Quelle parade de l’Algérie face à la mafia des frontières qui menace la stabilité économique et sécuritaire du pays
Par Lila Ghali
Les frontières de l’Algérie constituent une vraie plaie saignante de l’économie algérienne. Les mafias locales, mues par des opportunités de gains considérables, soumettent ainsi le marché national à une ponction systématique qui touche quasiment tous les produits dont les prix sont soutenus par l’Etat.
A l’ouest c’est le carburant qui se déverse au Maroc par centaines de milliers de litres annuellement.

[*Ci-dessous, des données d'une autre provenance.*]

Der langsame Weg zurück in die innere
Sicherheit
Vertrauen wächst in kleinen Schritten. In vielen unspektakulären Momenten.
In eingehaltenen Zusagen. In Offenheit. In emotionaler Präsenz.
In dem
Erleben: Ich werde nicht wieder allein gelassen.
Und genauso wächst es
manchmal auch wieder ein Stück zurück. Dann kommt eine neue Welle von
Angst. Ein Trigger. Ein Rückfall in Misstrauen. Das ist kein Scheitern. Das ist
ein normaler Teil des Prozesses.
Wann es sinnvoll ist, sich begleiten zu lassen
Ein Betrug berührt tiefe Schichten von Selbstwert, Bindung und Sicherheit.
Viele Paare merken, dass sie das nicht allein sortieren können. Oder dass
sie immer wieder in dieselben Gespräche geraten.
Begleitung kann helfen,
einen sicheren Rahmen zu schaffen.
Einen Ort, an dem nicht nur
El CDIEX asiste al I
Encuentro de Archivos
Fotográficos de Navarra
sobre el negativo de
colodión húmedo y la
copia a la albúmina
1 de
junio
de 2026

Un tiers du parc routier marocain roule grâce au trafic des « Hallabas » qui assèchent les stations de carburants en utilisant des vieilles voitures à double réservoirs.

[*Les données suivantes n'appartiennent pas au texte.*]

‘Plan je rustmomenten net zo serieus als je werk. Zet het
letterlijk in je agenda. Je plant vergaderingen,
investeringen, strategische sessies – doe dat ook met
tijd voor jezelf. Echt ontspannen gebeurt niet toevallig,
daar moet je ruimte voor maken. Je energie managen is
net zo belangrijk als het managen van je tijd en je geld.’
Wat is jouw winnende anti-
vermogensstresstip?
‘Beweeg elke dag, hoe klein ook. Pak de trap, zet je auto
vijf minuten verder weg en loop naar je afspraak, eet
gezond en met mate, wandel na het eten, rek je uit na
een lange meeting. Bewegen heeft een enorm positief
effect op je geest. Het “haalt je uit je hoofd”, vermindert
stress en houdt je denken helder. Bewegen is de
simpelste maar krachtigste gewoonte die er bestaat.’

Ce commerce est tellement florissant que des propriétaires de petites unités industrielles à Tlemcen, spécialisées dans la fabrication de la chaussure, le textile ont pris, la décision de mettre la clé sous la porte. Certainement pas pour chômer, mais pour se convertir dans la fabrication des jerricans. Des moules ont été importés de Chine pour fabriquer le jerrican devenu un produit hautement stratégique à Tlemcen. Pourquoi le Jerrican ? C’est le moyen qui permet de transférer à dos d’âne, le carburant de l’autre côté de la frontière. Et c’est un aller simple. En échange, l’Algérie reçoit des quantités impressionnantes de drogue, en partie consommée localement, en partie destinée au marché européen.
A l’est, la situation n’est pas moins préjudiciable pour l’économie nationale, surtout avec la situation de chaos qui règne en Libye. La gamme des produits qui passent en Tunisie et en Libye est extrêmes variée. Il y a du carburant, mais pas autant que le « quota » marocain. Pour le reste, en revanche, cela va du bétail, notamment à l’approche de l’Aid El Kébir, la volaille, des produits alimentaires comme la semoule, la farine, les dattes, la poudre de lait, le sucre, le café les légumes secs et la liste n’est pas exhaustive.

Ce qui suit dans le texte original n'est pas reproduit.